The old gentleman waited with his hand to his ear for some few seconds after she had finished speaking, and then resumed, in his whispering voice, "I'm afraid I'm very deaf this morning." He fumbled in his pocket and produced a note-book and pencil. "May I trouble you to write it down? I'm so very deaf at times, that I—thank you."

The girl wrote the direction, and the old gentleman bade her good morning and left. All down the lane he walked slowly with his stick. At the cross roads he turned, put the stick under his arm, thrust the spectacles into his pocket, and strode away in the ordinary guise of Martin Hewitt. He pulled out his note-book, examined Miss Webb's direction very carefully, and then went off another way altogether, toward the "Hare and Hounds."

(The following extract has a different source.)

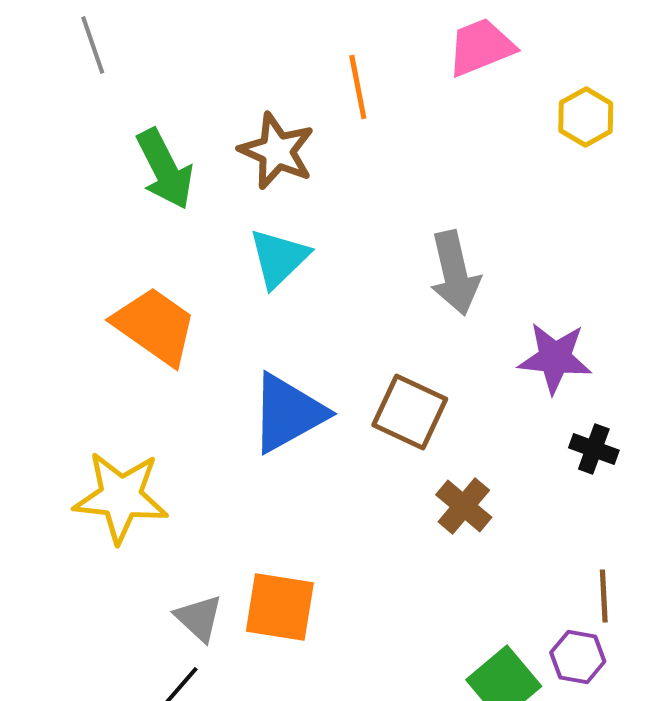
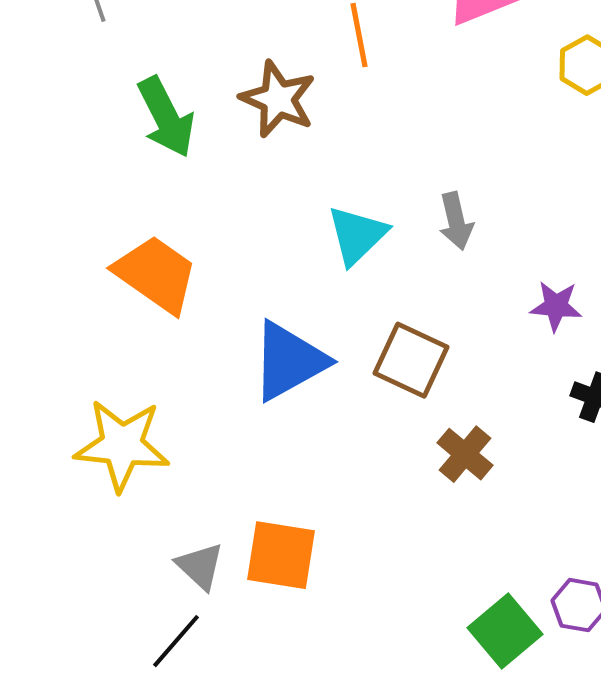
cyan triangle: (279, 258) -> (357, 235), moved
gray arrow: (455, 273) -> (456, 221), size x0.7
purple star: (555, 358) -> (556, 306), size x0.7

Kentish lounged moodily in his bar. "Well, my boy," said Hewitt, "has Steggles wiped out the tracks?"

"Not yet—I haven't told him. But he's somewhere about—I'll tell him now."

"No, don't. I don't think we'll have that done, after all. I expect he'll want to go out soon—at any rate, some time during the day. Let him go whenever he likes. I'll sit upstairs a bit in the club room."

"Very well. But how do you know Steggles will be going out?"

"Well, he's pretty restless after his lost protégé, isn't he? I don't suppose he'll be able to remain idle long."

"And about Crockett. Do you give him up?"

"Oh, no. Don't you be impatient. I can't say I'm quite confident yet of laying hold of him—the time is so short, you see—but I think I shall at least have news for you by the evening."